The Trump administration last year zeroed out the individual mandate penalty starting in 2019, so people who enroll in short-term plans next year would not be penalized.
HHS will accept comments on the proposal through April 23. It is asking for input on whether the length should be some other duration, and whether the plans should be guaranteed renewable and how that might work.
The proposal comes in response to President Donald Trump's Oct. 12 executive order directing federal agencies to propose ways to expand access to short-term plans.
Several major health insurers, including UnitedHealth Group and Aetna, have said they are ready to capitalize on the president's order.
HHS' proposed rule points out that insurance companies will likely experience higher premium revenue and profits from the expansion of short-term plans, which will not be subject to ACA medical loss ratio requirements. The ACA requires insurance companies to spend at least 80% or 85% of premium dollars on medical care and quality-improvement activities.

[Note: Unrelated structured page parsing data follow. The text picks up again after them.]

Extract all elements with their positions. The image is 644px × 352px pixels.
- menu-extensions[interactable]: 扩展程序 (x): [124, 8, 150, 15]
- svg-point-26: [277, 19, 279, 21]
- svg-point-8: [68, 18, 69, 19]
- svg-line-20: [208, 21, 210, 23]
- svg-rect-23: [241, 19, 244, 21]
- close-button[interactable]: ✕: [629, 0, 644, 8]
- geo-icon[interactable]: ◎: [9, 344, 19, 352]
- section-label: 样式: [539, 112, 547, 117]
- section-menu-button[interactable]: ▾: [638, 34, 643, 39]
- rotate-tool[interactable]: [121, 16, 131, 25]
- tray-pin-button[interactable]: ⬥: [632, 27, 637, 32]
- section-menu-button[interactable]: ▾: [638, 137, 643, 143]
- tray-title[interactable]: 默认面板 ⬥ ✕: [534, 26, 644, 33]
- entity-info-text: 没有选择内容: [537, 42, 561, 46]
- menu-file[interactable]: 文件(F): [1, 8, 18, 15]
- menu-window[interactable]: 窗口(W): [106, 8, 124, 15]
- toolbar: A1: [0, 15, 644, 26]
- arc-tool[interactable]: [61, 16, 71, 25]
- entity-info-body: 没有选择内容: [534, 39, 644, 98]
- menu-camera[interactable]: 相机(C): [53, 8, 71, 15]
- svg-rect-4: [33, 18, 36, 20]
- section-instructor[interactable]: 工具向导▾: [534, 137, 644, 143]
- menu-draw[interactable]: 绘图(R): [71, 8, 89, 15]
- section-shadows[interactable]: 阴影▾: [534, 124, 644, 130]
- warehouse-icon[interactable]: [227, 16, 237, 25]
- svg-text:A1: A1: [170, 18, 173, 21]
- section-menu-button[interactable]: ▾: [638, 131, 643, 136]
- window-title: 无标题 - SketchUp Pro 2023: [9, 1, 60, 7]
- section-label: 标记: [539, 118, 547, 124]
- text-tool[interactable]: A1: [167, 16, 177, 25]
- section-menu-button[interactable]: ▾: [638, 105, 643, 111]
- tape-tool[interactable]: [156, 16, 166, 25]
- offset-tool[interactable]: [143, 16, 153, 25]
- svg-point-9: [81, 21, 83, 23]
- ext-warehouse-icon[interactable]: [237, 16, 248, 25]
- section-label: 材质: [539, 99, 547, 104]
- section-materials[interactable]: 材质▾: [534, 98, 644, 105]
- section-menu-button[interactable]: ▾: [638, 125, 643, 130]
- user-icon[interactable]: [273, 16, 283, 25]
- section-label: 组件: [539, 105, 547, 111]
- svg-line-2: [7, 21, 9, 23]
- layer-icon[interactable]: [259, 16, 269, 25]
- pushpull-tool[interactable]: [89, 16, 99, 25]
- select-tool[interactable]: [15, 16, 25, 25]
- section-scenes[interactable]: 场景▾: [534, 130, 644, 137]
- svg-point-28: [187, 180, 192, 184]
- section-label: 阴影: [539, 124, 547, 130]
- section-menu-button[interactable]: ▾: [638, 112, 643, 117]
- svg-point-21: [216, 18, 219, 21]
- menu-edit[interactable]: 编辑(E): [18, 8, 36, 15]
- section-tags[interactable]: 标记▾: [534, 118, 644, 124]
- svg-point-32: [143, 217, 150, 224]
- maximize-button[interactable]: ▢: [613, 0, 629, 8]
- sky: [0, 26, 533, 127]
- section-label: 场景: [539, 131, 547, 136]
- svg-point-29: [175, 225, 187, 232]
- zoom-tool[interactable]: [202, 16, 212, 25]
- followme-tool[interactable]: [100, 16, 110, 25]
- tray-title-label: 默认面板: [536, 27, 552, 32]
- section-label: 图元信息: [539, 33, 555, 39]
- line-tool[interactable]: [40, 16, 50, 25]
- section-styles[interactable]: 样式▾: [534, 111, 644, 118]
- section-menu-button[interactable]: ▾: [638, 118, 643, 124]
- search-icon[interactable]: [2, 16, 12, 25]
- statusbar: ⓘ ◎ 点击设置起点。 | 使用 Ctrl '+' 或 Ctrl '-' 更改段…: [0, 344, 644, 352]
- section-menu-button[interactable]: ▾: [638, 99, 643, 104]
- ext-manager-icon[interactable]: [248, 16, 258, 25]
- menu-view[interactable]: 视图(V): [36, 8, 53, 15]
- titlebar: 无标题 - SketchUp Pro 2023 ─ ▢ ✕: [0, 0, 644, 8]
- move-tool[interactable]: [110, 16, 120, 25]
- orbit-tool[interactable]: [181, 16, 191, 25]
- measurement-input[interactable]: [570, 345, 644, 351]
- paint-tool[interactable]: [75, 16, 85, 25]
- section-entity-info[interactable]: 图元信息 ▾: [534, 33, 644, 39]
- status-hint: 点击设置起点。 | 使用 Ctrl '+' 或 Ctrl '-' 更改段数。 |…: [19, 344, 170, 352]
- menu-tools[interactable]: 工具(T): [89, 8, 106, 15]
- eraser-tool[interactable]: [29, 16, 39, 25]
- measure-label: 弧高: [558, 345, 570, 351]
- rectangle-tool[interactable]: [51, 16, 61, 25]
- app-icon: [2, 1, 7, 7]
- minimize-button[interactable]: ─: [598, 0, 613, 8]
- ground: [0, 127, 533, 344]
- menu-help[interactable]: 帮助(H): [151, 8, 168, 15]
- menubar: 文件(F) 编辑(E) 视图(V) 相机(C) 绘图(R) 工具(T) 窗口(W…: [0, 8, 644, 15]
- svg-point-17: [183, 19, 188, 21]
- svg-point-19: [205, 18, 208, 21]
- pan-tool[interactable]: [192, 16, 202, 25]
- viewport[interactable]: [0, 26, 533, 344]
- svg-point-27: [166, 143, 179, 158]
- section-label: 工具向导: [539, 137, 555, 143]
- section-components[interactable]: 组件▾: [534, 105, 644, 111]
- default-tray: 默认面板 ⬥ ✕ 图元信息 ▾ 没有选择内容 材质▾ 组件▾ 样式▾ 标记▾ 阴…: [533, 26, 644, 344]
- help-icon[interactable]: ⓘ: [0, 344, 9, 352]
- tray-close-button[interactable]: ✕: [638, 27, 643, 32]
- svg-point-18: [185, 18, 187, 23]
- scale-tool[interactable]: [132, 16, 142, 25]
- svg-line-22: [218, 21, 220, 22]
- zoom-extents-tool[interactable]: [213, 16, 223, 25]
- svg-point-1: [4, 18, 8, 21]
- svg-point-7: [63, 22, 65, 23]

Aetna CEO Mark Bertolini told investors in October that the company is considering launching short-term plans that last a year, but aren't just skinny plans. "As soon as the executive order came out, we were on top of it," he said.
Last month, Blue Cross and Blue Shield insurer Wellmark reportedly held a teleconference with Trump administration officials about the pending short-term plan rules, according to Axios.
Virgil Dickson contributed to this story.